Monday, December 28, 2015

Trishna.    Dir. Michael Winterbottom. With Freida Pinto and Riz Ahmed.  British Film Institute/Trishna Films Ltd 2011 and distributed by IFC, 2012.   Loose adaptation of Thomas Hardy’s Tess of the D’Urbervilles.

 

Spoiler alert! Some details describe plot elements!

A poor, lower caste, beautiful young woman (Trishna), living with her family in rural northwestern India, encounters a privileged Brit male traveler (Jay). Back in Jaipur, Jay gets his father to give Trishna a job as a server in one of their hotels. Not the very first, but surely a significant indicator of the classist divide separating Jay and Trishna is the inevitability of Trishna’s father accepting the offer for the wages. Trishna must leave home, where she has been counted on to care for younger siblings, and travel across Rathjanistan alone. She quickly becomes the son’s favorite, and that he will have her seems inevitable, after which she suffers complete devastation. For this rupture extends to a moral code that is the very fiber of her being. She steals away back to her village and family, resumes work there, and soon shames her father with her illegitimate pregnancy. He arranges an abortion, then sends her away to an aunt and uncle to work for them. In time Jay comes after her, takes her to Bombay where cohabitation is less conspicuous and shameful. For a while they live almost as equals. But more or less, he stops her from becoming anything other than his servant. After a move back to Jaipur where he manages another of his father’s hotels and she resumes work as a server, they descend deeper into roles of master and servant.

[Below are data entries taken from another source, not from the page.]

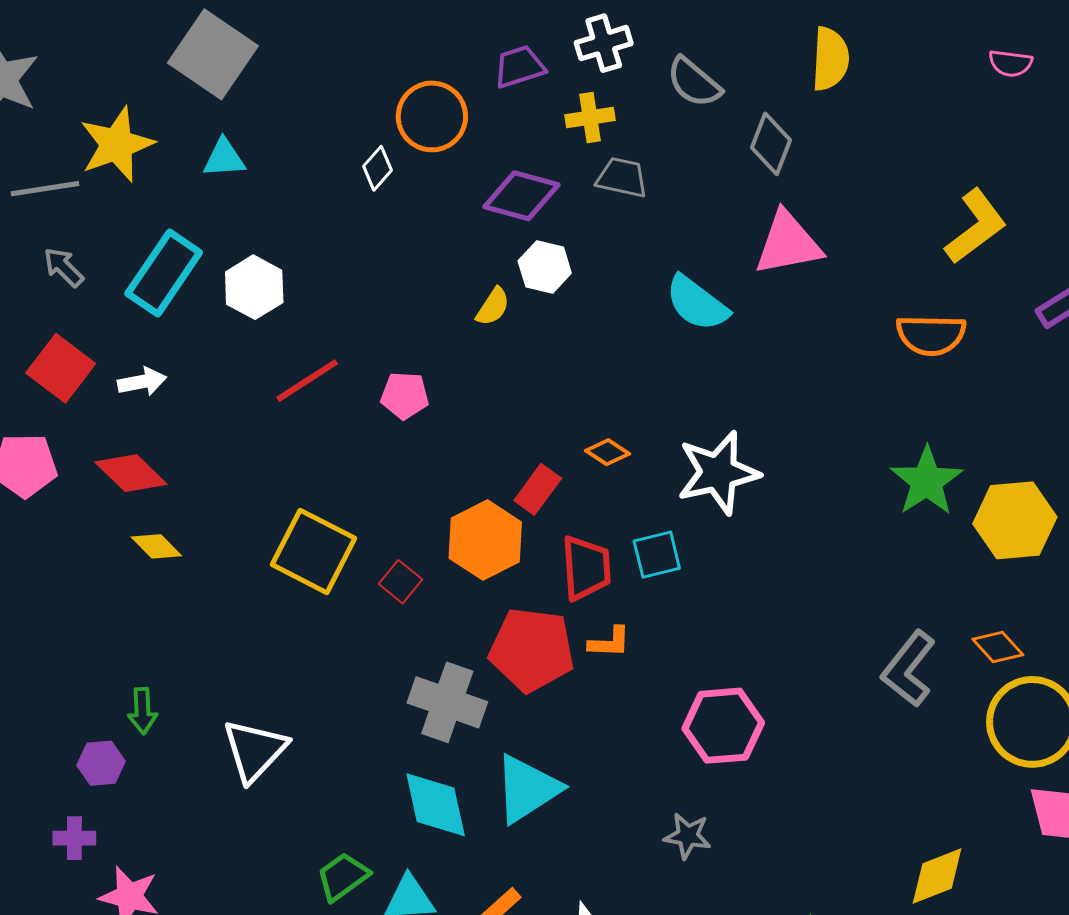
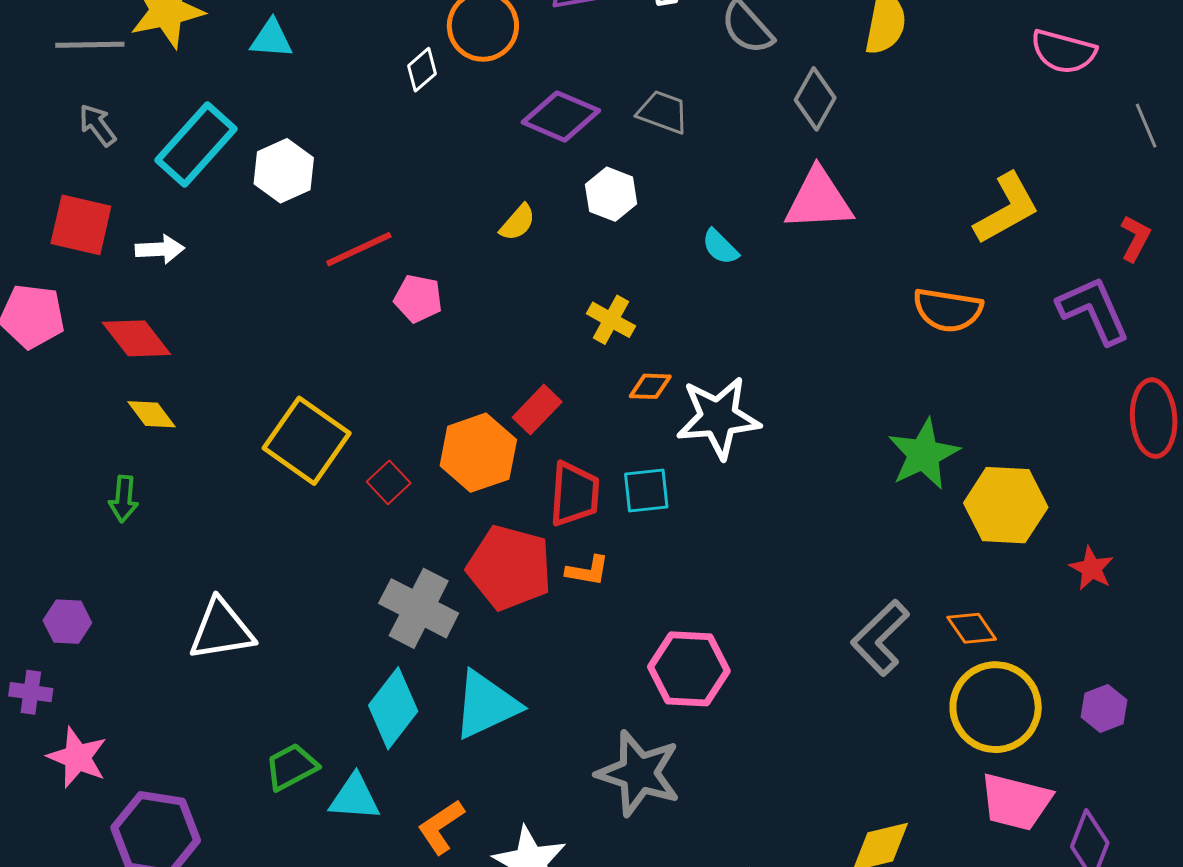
pink semicircle: (1011, 63) -> (1063, 52), size x1.5
yellow cross: (590, 118) -> (611, 320), moved, turned 30
white hexagon: (545, 267) -> (611, 194), moved
cyan semicircle: (697, 303) -> (720, 247), size x0.6
red square: (61, 368) -> (81, 225), turned -32
red line: (307, 381) -> (359, 249), moved
orange diamond: (608, 452) -> (650, 386), moved, turned -39
green arrow: (142, 711) -> (124, 499), moved
white triangle: (255, 750) -> (221, 630), turned 30
cyan diamond: (436, 805) -> (393, 708), turned 42
gray star: (688, 836) -> (639, 773), size x1.8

So this is a downer, yeah. It’s a hard movie. I don’t recommend it for immature viewers or anyone else who can’t see beyond the sexual sadism. Which, by the way, had me questioning whether it’s a mere conceit or an apt allegory for social oppression. Because as it is portrayed in the movie it is a vile form of power and control. That it culminates in more violence is entirely believable. Just a note about plot here. It doesn't really matter there isn't much. This film is less about what happens than why it happens. Besides, the film is overlaid with such elaborate location, cultural authenticity, and sociological complexity that plot is just another element on equal footing. What I found believable I also found disturbing: that Trishna was doomed, that in fact, they were all doomed. I saw little more hope for the young school age sister she kissed goodbye before she climbed to a hilltop with a panoramic view and ended her life in a revolutionary act. I could see other choices, but they did not exist within her social paradigm. She freed herself in the only way she could. Just a movie, or a mirror of reality? The film, directed by British filmmaker Winterbottom, was exotic, convincing, tragic, and so culturally specific it left me wondering how it has been seen and interpreted by Indians.